**Work request:**
Filter this data down to the lines that hold "szóló", and copy them.

**Source data:**
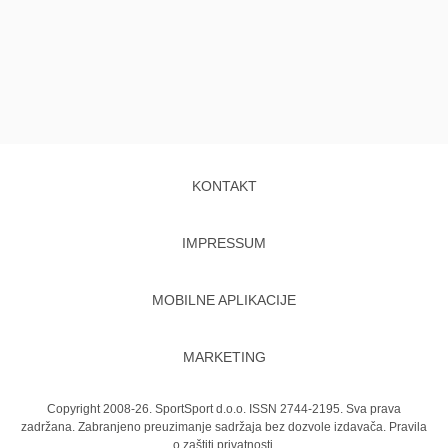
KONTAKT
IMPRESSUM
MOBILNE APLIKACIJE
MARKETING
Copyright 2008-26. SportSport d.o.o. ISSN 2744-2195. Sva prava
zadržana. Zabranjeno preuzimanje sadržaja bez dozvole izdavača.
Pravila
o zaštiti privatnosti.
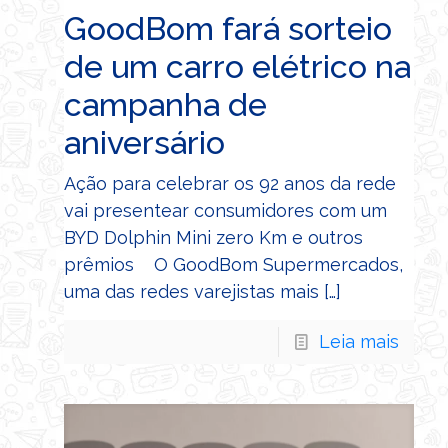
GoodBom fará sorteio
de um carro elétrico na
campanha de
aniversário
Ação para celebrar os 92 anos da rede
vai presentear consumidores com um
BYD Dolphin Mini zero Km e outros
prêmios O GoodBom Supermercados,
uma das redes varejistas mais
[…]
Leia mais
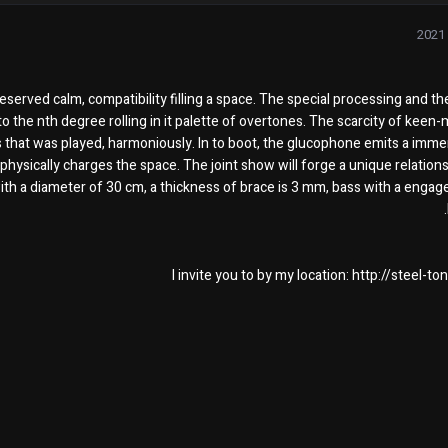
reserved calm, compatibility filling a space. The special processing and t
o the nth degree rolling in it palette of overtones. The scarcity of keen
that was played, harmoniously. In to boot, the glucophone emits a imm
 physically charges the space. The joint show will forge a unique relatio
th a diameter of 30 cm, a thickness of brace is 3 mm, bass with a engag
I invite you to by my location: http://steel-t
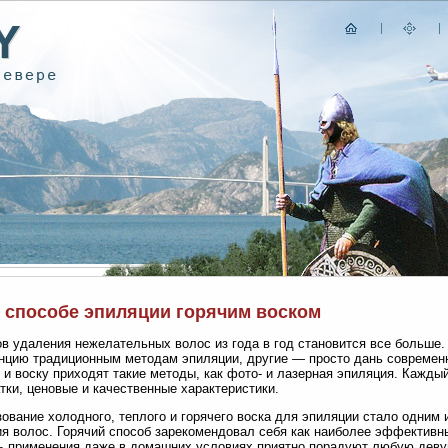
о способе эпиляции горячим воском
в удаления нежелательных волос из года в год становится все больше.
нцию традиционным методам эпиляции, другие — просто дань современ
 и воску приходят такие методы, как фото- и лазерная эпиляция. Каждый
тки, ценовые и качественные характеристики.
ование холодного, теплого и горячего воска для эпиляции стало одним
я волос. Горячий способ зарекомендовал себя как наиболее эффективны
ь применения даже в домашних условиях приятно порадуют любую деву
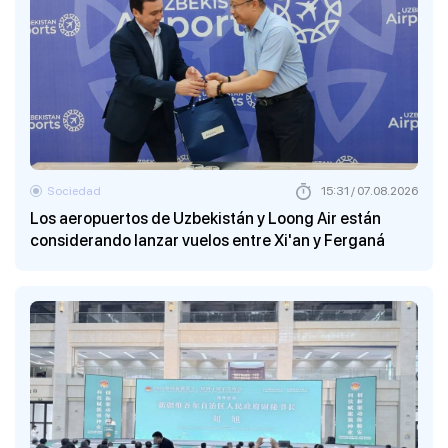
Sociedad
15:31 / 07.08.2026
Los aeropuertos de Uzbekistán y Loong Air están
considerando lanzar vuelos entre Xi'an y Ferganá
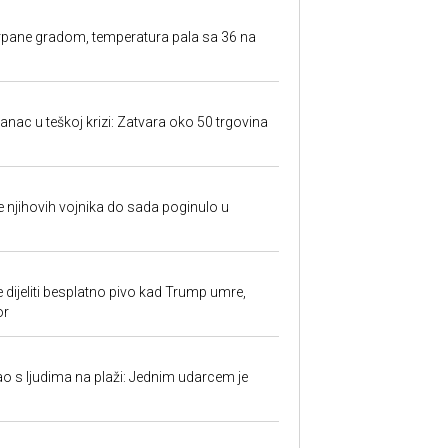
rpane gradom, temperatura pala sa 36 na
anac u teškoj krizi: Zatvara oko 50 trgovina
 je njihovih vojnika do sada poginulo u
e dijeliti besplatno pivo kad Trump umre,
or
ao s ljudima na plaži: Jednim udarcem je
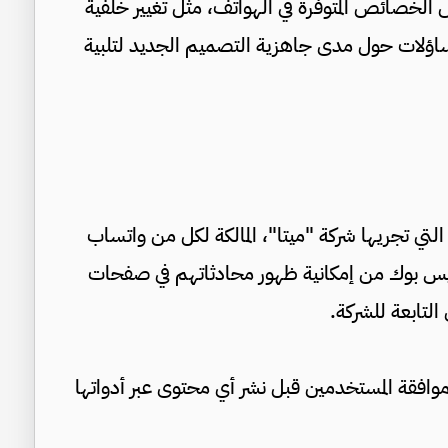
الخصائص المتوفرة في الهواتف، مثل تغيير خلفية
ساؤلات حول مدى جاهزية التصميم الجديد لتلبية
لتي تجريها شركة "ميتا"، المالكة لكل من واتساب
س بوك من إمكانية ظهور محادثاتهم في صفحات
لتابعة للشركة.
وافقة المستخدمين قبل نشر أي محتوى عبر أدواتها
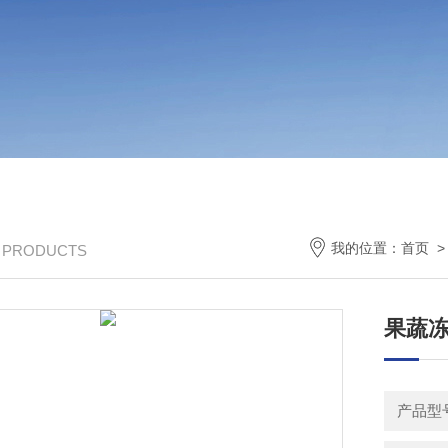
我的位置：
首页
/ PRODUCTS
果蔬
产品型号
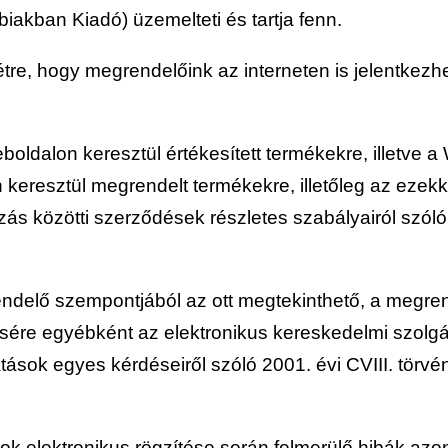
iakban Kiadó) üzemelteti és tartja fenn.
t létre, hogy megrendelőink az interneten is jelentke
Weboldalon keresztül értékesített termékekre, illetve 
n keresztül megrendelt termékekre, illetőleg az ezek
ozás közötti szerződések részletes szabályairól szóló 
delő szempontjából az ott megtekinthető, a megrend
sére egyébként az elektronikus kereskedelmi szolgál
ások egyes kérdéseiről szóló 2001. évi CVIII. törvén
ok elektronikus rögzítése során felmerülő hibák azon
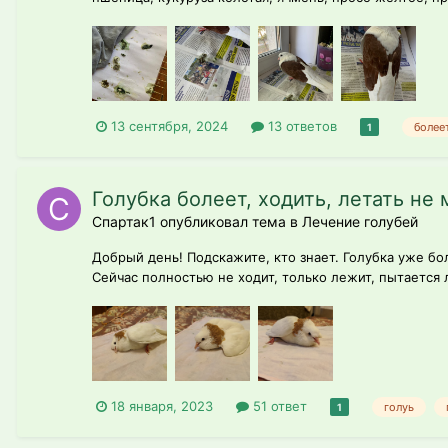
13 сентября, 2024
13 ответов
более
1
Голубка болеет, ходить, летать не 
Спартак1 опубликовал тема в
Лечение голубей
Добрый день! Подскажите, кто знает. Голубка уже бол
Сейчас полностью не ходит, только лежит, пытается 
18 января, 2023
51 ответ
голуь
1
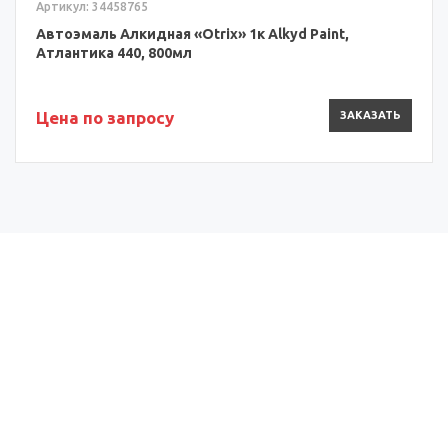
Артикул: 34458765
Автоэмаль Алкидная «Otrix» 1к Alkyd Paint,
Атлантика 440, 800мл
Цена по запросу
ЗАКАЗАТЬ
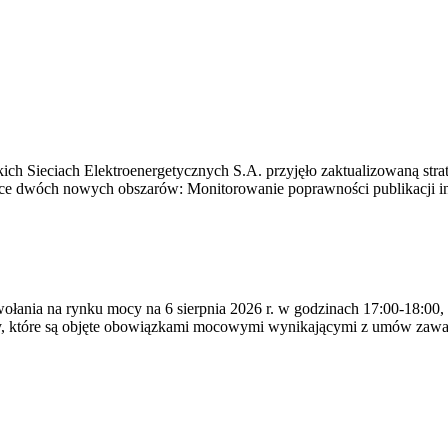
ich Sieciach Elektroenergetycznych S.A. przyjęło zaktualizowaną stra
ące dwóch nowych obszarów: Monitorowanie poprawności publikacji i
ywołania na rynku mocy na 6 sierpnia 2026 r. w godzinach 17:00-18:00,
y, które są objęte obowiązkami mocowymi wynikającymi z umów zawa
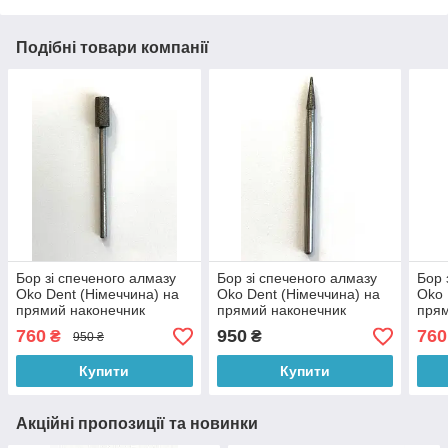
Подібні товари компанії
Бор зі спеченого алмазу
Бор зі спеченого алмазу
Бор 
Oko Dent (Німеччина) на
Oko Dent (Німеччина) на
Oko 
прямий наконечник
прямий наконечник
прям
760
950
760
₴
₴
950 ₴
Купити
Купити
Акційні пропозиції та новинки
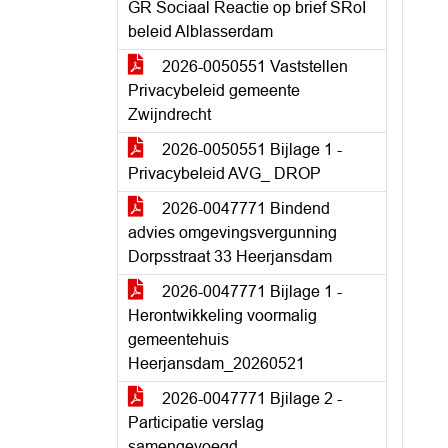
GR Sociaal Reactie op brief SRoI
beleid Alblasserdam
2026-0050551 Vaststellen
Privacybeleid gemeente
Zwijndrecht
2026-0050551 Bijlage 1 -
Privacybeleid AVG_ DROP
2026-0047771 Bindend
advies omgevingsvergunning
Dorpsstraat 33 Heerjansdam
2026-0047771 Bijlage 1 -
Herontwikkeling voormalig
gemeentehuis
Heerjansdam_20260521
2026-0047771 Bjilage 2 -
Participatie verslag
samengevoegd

**Solution below:**
ozás közötti szerződések részletes szabályairól szóló 
ások egyes kérdéseiről szóló 2001. évi CVIII. törvén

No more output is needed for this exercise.